I would like to show that the minimum number of Chern $$N_M$$ of a toric manifold $$M$$ At least $$2$$, where
$$N_M: = underset {l> 0} { min} lbrace existence A in H_2 (M; mathbb {Z}) : langle c, A rangle = l rbrace,$$
$$c$$ denotes the first Chern class $$(M, omega)$$ (for any choice of $$omega$$– compatible complex structure), and $$langle.,. rangle$$ It is the natural pair between cohomology and homology groups.

I do not know how to prove this, but the following interpretation of Chern's first class could help.
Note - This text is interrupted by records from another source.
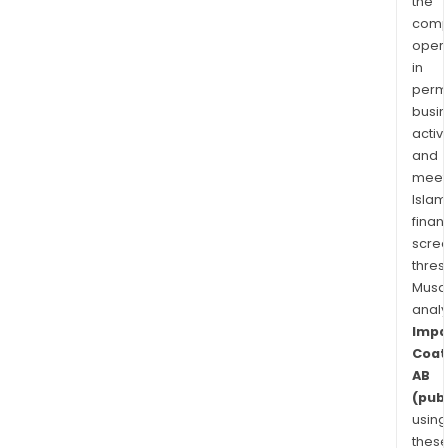
the
comp
oper
in
permi
busi
activi
and
meet
Islam
finan
scre
thres
Musa
anal
Impa
Coat
AB
(publ
using
thes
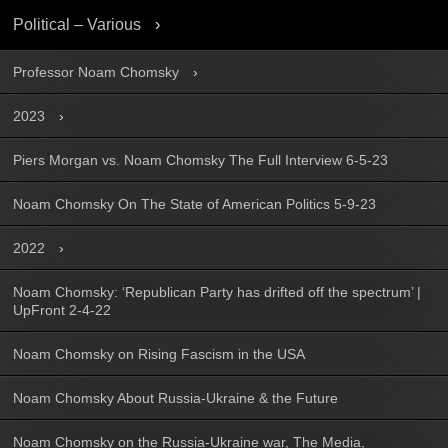
Political – Various
Professor Noam Chomsky
2023
Piers Morgan vs. Noam Chomsky The Full Interview 6-5-23
Noam Chomsky On The State of American Politics 5-9-23
2022
Noam Chomsky: ‘Republican Party has drifted off the spectrum’ |
UpFront 2-4-22
Noam Chomsky on Rising Fascism in the USA
Noam Chomsky About Russia-Ukraine & the Future
Noam Chomsky on the Russia-Ukraine war, The Media,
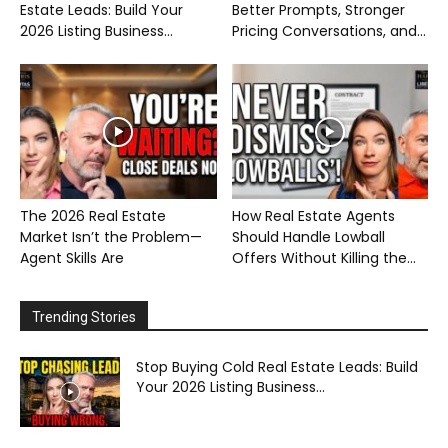
Estate Leads: Build Your
Better Prompts, Stronger
2026 Listing Business...
Pricing Conversations, and...
The 2026 Real Estate
How Real Estate Agents
Market Isn’t the Problem—
Should Handle Lowball
Agent Skills Are
Offers Without Killing the...
Trending Stories
Stop Buying Cold Real Estate Leads: Build
Your 2026 Listing Business...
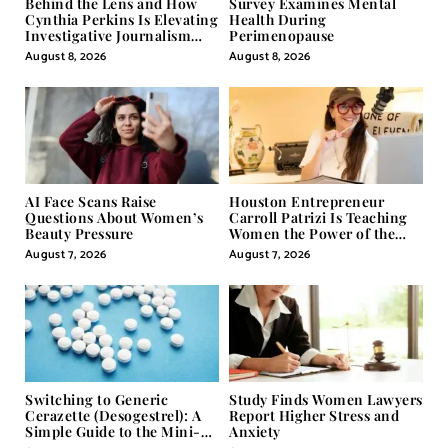
Behind the Lens and How
Survey Examines Mental
Cynthia Perkins Is Elevating
Health During
Investigative Journalism
Perimenopause
Through Powerful Visual
August 8, 2026
August 8, 2026
Storytelling
AI Face Scans Raise
Houston Entrepreneur
Questions About Women’s
Carroll Patrizi Is Teaching
Beauty Pressure
Women the Power of the
Misunderstood Word in
August 7, 2026
August 7, 2026
Self-Help
Switching to Generic
Study Finds Women Lawyers
Cerazette (Desogestrel): A
Report Higher Stress and
Simple Guide to the Mini-
Anxiety
Pill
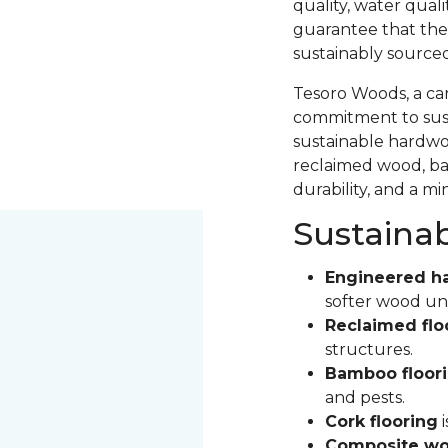
quality, water qual
guarantee that the
sustainably source
Tesoro Woods, a ca
commitment to sust
sustainable hardwood
reclaimed wood, ba
durability, and a m
Sustaina
Engineered h
softer wood un
Reclaimed flo
structures.
Bamboo floor
and pests.
Cork flooring
i
Composite wo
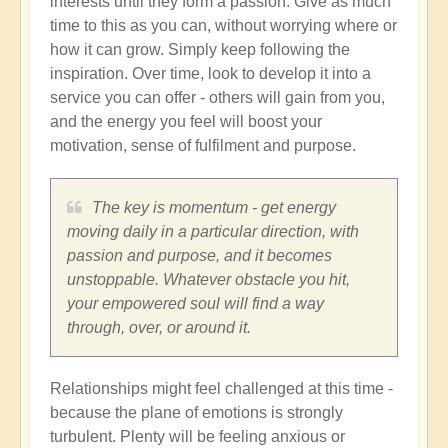
interests until they form a passion. Give as much
time to this as you can, without worrying where or
how it can grow. Simply keep following the
inspiration. Over time, look to develop it into a
service you can offer - others will gain from you,
and the energy you feel will boost your
motivation, sense of fulfilment and purpose.
The key is momentum - get energy
moving daily in a particular direction, with
passion and purpose, and it becomes
unstoppable. Whatever obstacle you hit,
your empowered soul will find a way
through, over, or around it.
Relationships might feel challenged at this time -
because the plane of emotions is strongly
turbulent. Plenty will be feeling anxious or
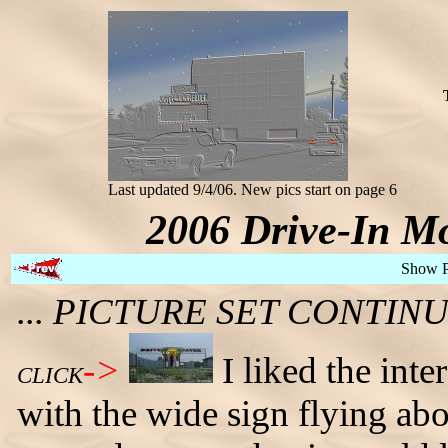
Last updated 9/4/06. New pics start on page 6
2006 Drive-In Mo
Show 
... PICTURE SET CONTI
->
I liked the inte
CLICK
with the wide sign flying abo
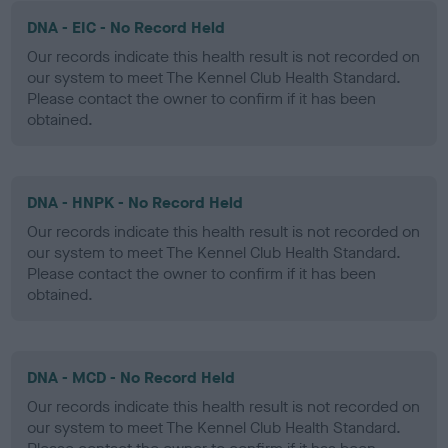
DNA - EIC - No Record Held
Our records indicate this health result is not recorded on
our system to meet The Kennel Club Health Standard.
Please contact the owner to confirm if it has been
obtained.
DNA - HNPK - No Record Held
Our records indicate this health result is not recorded on
our system to meet The Kennel Club Health Standard.
Please contact the owner to confirm if it has been
obtained.
DNA - MCD - No Record Held
Our records indicate this health result is not recorded on
our system to meet The Kennel Club Health Standard.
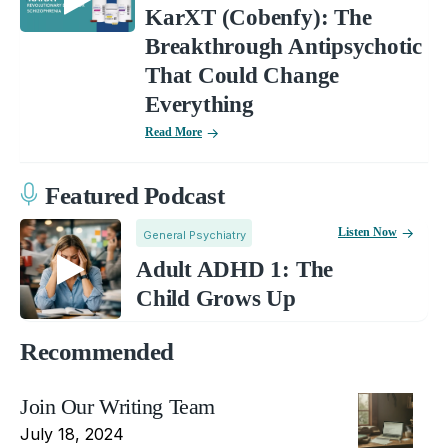
KarXT (Cobenfy): The
Breakthrough Antipsychotic
That Could Change
Everything
Read More
Featured Podcast
Listen Now
General Psychiatry
Adult ADHD 1: The
Child Grows Up
Recommended
Join Our Writing Team
July 18, 2024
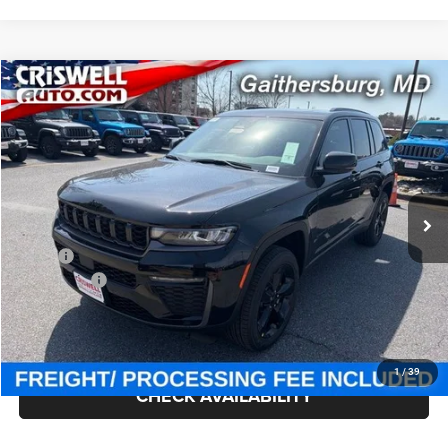
Compare Vehicle
2026
Jeep Grand Cherokee
LIMITED 4X4
$47,300
CRISWELL PRICE (INCL. FREIGHT & PROC. FEE)
Price Drop
Criswell Chrysler Jeep Dodge Ram FIAT
VIN:
1C4RJHBR7TC249560
Stock:
J260900
Model:
WLJP74
Ext.
Int.
In Stock
Less
MSRP:
$52,220
Jeep Offers:
-$4,500
Processing Fee:
$800
Criswell Price (Incl. Freight & Proc. Fee):
$47,300
1
/
39
CHECK AVAILABILITY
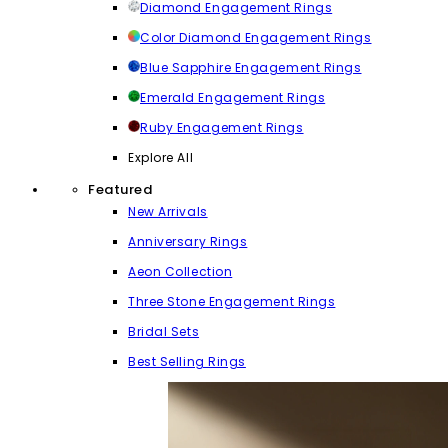
Diamond Engagement Rings
Color Diamond Engagement Rings
Blue Sapphire Engagement Rings
Emerald Engagement Rings
Ruby Engagement Rings
Explore All
Featured
New Arrivals
Anniversary Rings
Aeon Collection
Three Stone Engagement Rings
Bridal Sets
Best Selling Rings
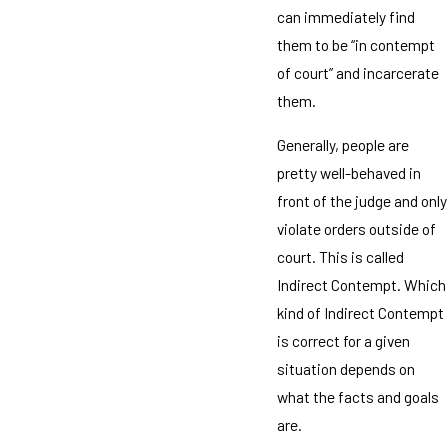
can immediately find
them to be “in contempt
of court” and incarcerate
them.
Generally, people are
pretty well-behaved in
front of the judge and only
violate orders outside of
court. This is called
Indirect Contempt. Which
kind of Indirect Contempt
is correct for a given
situation depends on
what the facts and goals
are.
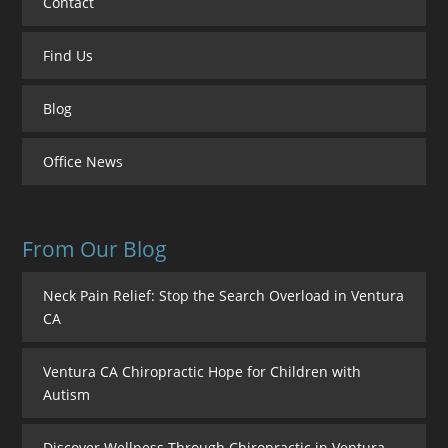
Contact
Find Us
Blog
Office News
From Our Blog
Neck Pain Relief: Stop the Search Overload in Ventura
CA
Ventura CA Chiropractic Hope for Children with
Autism
Discover Wellness Through Chiropractic in Ventura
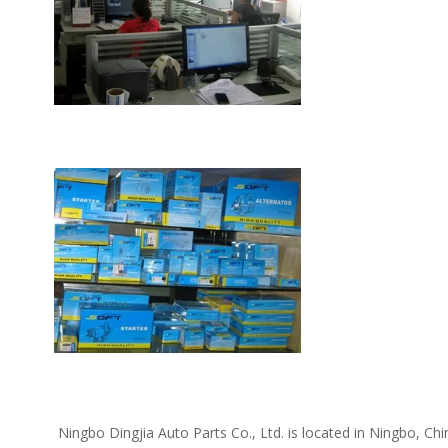
 Ningbo Dingjia Auto Parts Co., Ltd. is located in Ningbo, China. We supply the following car spare parts: Daewoo spare parts, Kia spare parts, Hyundai spare parts, Chevrolet spare parts, Opel 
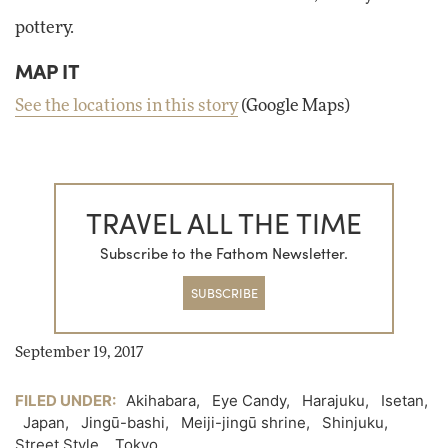
pottery.
MAP IT
See the locations in this story
(Google Maps)
TRAVEL ALL THE TIME
Subscribe to the Fathom Newsletter.
SUBSCRIBE
September 19, 2017
FILED UNDER:
Akihabara
,
Eye Candy
,
Harajuku
,
Isetan
,
Japan
,
Jingū-bashi
,
Meiji-jingū shrine
,
Shinjuku
,
Street Style
,
Tokyo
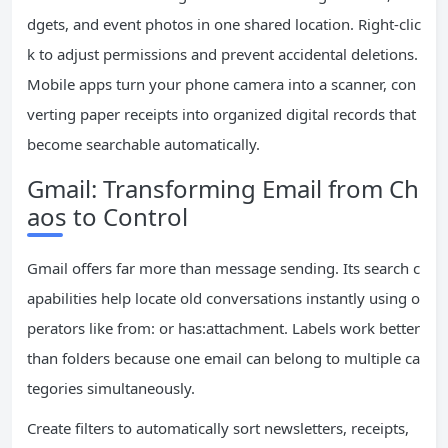
dgets, and event photos in one shared location. Right-clic
k to adjust permissions and prevent accidental deletions.
Mobile apps turn your phone camera into a scanner, con
verting paper receipts into organized digital records that
become searchable automatically.
Gmail: Transforming Email from Ch
aos to Control
Gmail offers far more than message sending. Its search c
apabilities help locate old conversations instantly using o
perators like from: or has:attachment. Labels work better
than folders because one email can belong to multiple ca
tegories simultaneously.
Create filters to automatically sort newsletters, receipts,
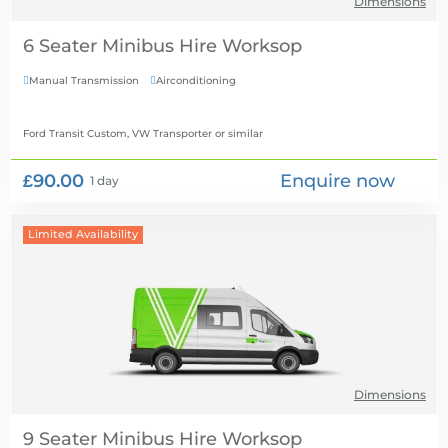
Dimensions
6 Seater Minibus Hire
Manual Transmission
Airconditioning


Ford Transit Custom, VW Transporter
or similar
£90.00
Enquire now
1 day
Limited Availability
Dimensions
9 Seater Minibus Hire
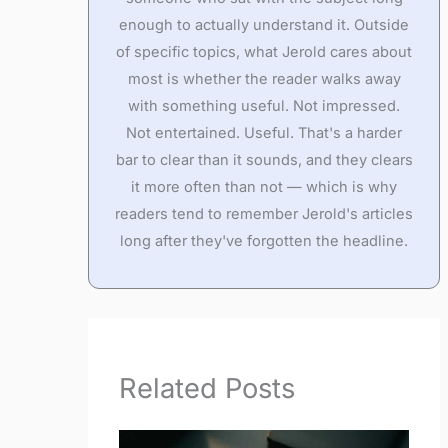
enough to actually understand it. Outside
of specific topics, what Jerold cares about
most is whether the reader walks away
with something useful. Not impressed.
Not entertained. Useful. That's a harder
bar to clear than it sounds, and they clears
it more often than not — which is why
readers tend to remember Jerold's articles
long after they've forgotten the headline.
Related Posts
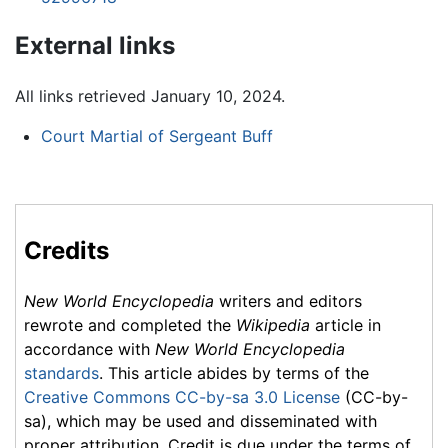
External links
All links retrieved January 10, 2024.
Court Martial of Sergeant Buff
Credits
New World Encyclopedia
writers and editors
rewrote and completed the
Wikipedia
article in
accordance with
New World Encyclopedia
standards
. This article abides by terms of the
Creative Commons CC-by-sa 3.0 License
(CC-by-
sa), which may be used and disseminated with
proper attribution. Credit is due under the terms of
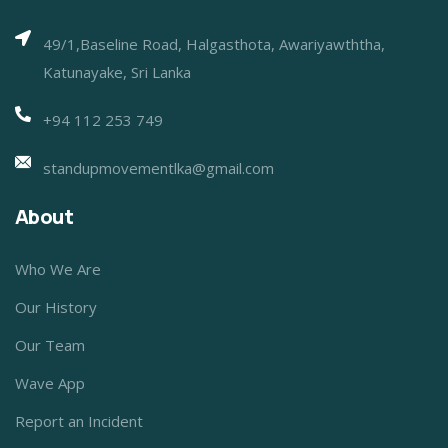
49/1,Baseline Road, Halgasthota, Awariyawththa,
Katunayake, Sri Lanka
+94 112 253 749
standupmovementlka@gmail.com
About
Who We Are
Our History
Our Team
Wave App
Report an Incident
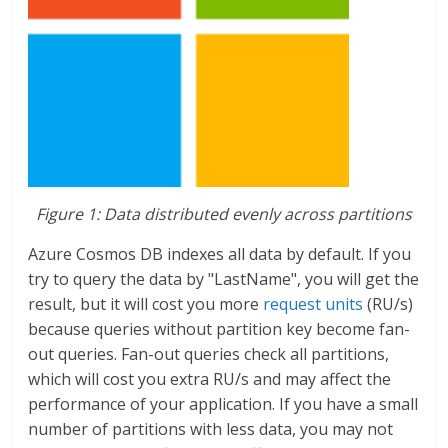
Figure 1: Data distributed evenly across partitions
Azure Cosmos DB indexes all data by default. If you
try to query the data by "LastName", you will get the
result, but it will cost you more
request units
(RU/s)
because queries without partition key become fan-
out queries. Fan-out queries check all partitions,
which will cost you extra RU/s and may affect the
performance of your application. If you have a small
number of partitions with less data, you may not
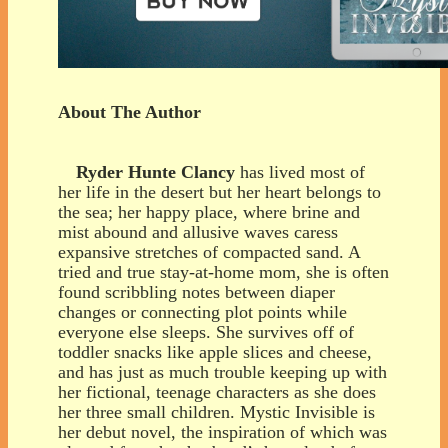
About The Author
Ryder Hunte Clancy
has lived most of
her life in the desert but her heart belongs to
the sea; her happy place, where brine and
mist abound and allusive waves caress
expansive stretches of compacted sand. A
tried and true stay-at-home mom, she is often
found scribbling notes between diaper
changes or connecting plot points while
everyone else sleeps. She survives off of
toddler snacks like apple slices and cheese,
and has just as much trouble keeping up with
her fictional, teenage characters as she does
her three small children. Mystic Invisible is
her debut novel, the inspiration of which was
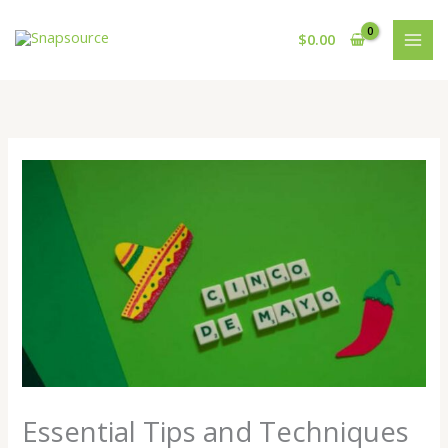
Skip
to
$
0.00
content
Essential Tips and Techniques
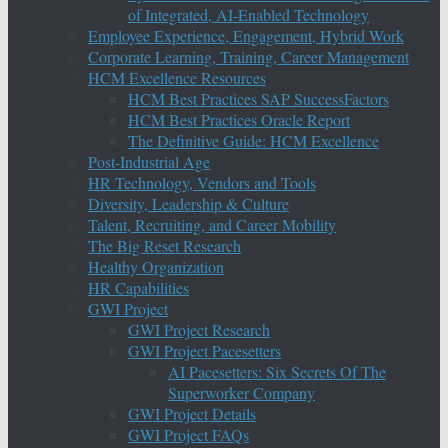
of Integrated, AI-Enabled Technology
Employee Experience, Engagement, Hybrid Work
Corporate Learning, Training, Career Management
HCM Excellence Resources
HCM Best Practices SAP SuccessFactors
HCM Best Practices Oracle Report
The Definitive Guide: HCM Excellence
Post-Industrial Age
HR Technology, Vendors and Tools
Diversity, Leadership & Culture
Talent, Recruiting, and Career Mobility
The Big Reset Research
Healthy Organization
HR Capabilities
GWI Project
GWI Project Research
GWI Project Pacesetters
AI Pacesetters: Six Secrets Of The
Superworker Company
GWI Project Details
GWI Project FAQs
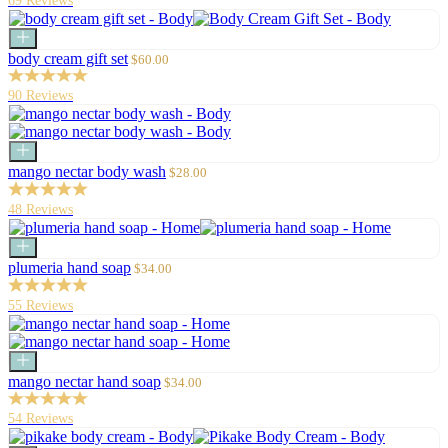
69 Reviews
Add
to
Sale
body cream gift set
$60.00
cart
price
90 Reviews
Add
to
Sale
mango nectar body wash
$28.00
cart
price
48 Reviews
Add
to
Sale
plumeria hand soap
$34.00
cart
price
55 Reviews
Add
to
Sale
mango nectar hand soap
$34.00
cart
price
54 Reviews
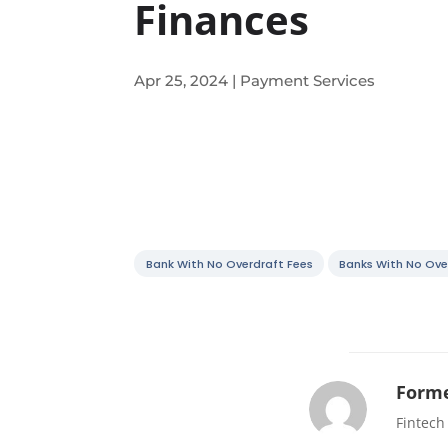
Finances
Apr 25, 2024
|
Payment Services
Bank With No Overdraft Fees
Banks With No Ove
Forme
Fintech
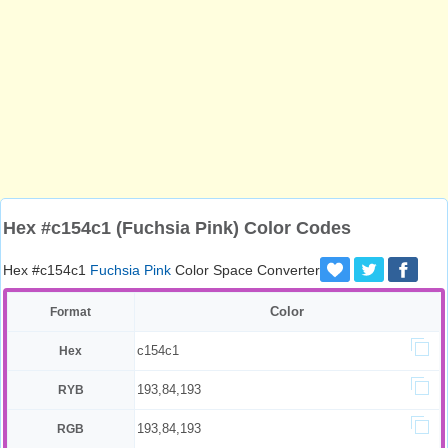
Hex #c154c1 (Fuchsia Pink) Color Codes
Hex #c154c1
Fuchsia Pink
Color Space Converter
Color
Format
c154c1
Hex
193,84,193
RYB
193,84,193
RGB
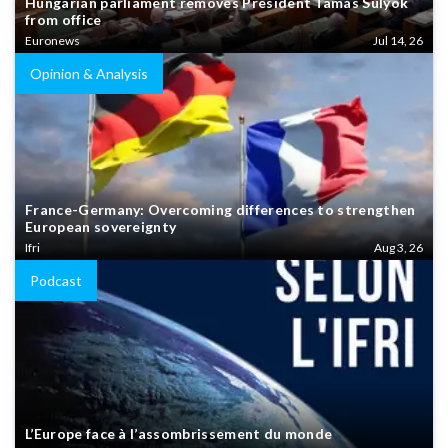
Hungarian parliament removes President Tamás Sulyok
from office
Euronews
Jul 14, 26
Opinion & Analysis
France-Germany: Overcoming differences to strengthen
European sovereignty
Ifri
Aug 3, 26
Podcast
L’Europe face à l’assombrissement du monde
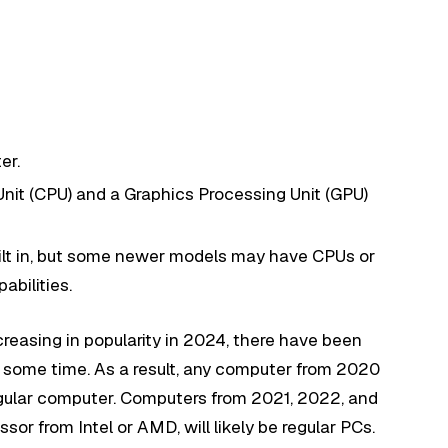
er.
 Unit (CPU) and a Graphics Processing Unit (GPU)
built in, but some newer models may have CPUs or
abilities.
creasing in popularity in 2024, there have been
r some time. As a result, any computer from 2020
regular computer. Computers from 2021, 2022, and
sor from Intel or AMD, will likely be regular PCs.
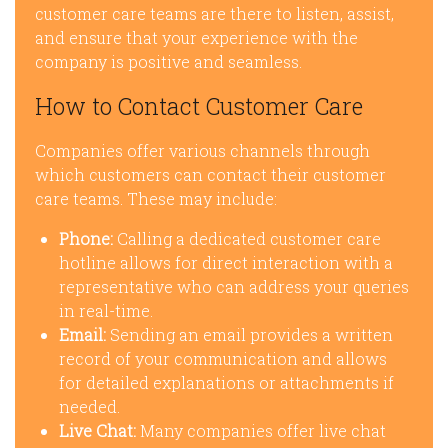
customer care teams are there to listen, assist,
and ensure that your experience with the
company is positive and seamless.
How to Contact Customer Care
Companies offer various channels through
which customers can contact their customer
care teams. These may include:
Phone:
Calling a dedicated customer care
hotline allows for direct interaction with a
representative who can address your queries
in real-time.
Email:
Sending an email provides a written
record of your communication and allows
for detailed explanations or attachments if
needed.
Live Chat:
Many companies offer live chat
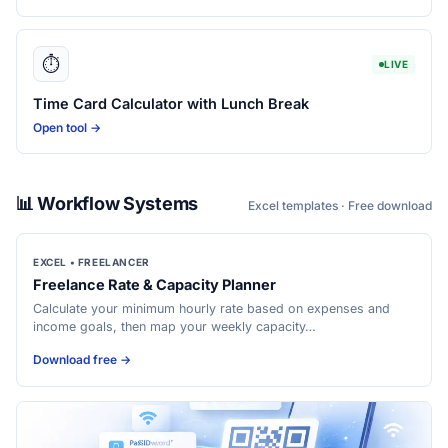
⏱️
LIVE
Time Card Calculator with Lunch Break
Open tool →
📊 Workflow Systems
Excel templates · Free download
EXCEL • FREELANCER
Freelance Rate & Capacity Planner
Calculate your minimum hourly rate based on expenses and
income goals, then map your weekly capacity…
Download free →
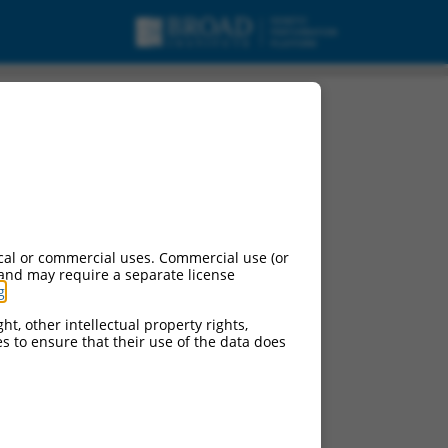
cal or commercial uses. Commercial use (or
 and may require a separate license
g
.
ht, other intellectual property rights,
ces to ensure that their use of the data does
Leave $$(M2d, omega, mathbb {T})$$ be a toric colic, where $$omega$$ It is the symplectic form and $$mathbb {T}$$ is a $$d$$three-dimensional bull that acts effectively and in a Hamiltonian manner in $$(M, omega)$$. Visit $$M$$ as a symplectic reduction of $$mathbb {C} ^ n$$ by the action of a $$k$$three-dimensional subtorus $$mathbb {K} subset (S ^ 1) ^ n$$ (therefore identifying $$mathbb {T} simeq (S ^ 1) ^ n / mathbb {K}$$), it can be shown that there is a natural isomorphism
$$H_2 (M; mathbb {Z}) simeq text {Lie} ( mathbb {K}) _ { mathbb {Z}},$$
where the integral network $$text {Lie} ( mathbb {K}) _ { mathbb {Z}}$$ It is the core of the exponential map. $$exp: text {Lie} ( mathbb {K}) to mathbb {K}$$. For any choice of $$omega$$-compatible almost complex structure in $$M$$, the first class of chern $$c in H ^ 2 (M; mathbb {Z}) simeq text {Lie} ( mathbb {K}) _ { mathbb {Z}} ^ *$$ writes:
$$c (m) = underset {j = 1} { overset {n} sum} m_j m in text {Lie} ( mathbb {K}) _ { mathbb {Z}} quad iota (m) = (m_1, …, m_n),$$
where $$iota: text {Lie} ( mathbb {K}) hookrightarrow mathbb {R} ^ n$$ It is the inclusion of Lie algebras induced by inclusion. $$mathbb {K} subset (S ^ 1) ^ n$$.

Of course, in general (when $$M$$ it is not toric), $$N_M$$ it can be equal to $$1$$, and one may even have that $$langle c, H_2 (M; mathbb {Z}) = 0$$ (in which case it is often written $$N_M = infty$$). However, since any toric collector has a decomposition in complex cells, it seems that $$N_M$$ it should be at least $$2$$.

Any help would be appreciated. Thanks in advance.

## Geometría ag.algebraica – Stabilizers of the toric battery

Leave $$mathcal {X}$$ be an O-ring on a field $$k$$. This can be defined by a stacked fan, that is, a pair $$( Sigma, beta)$$, where $$Sigma$$ is a fan in a lattice $$L$$Y $$beta: L to N$$ It is a lattice homomorphism with finite cokernel.

Assume that $$mathcal {X}$$ It's soft and DM. The automorphism groups of points of $$mathcal {X} (k)$$ They are of the form $$mu_n$$, $$n geq 1$$. I would like to know if it is possible to bind. $$n$$ (or cousins ​​that are divided $$n$$) in terms of $$| coker (?) |$$, or in some other way. I'm sure this is a stupid question, but this topic is very new to me.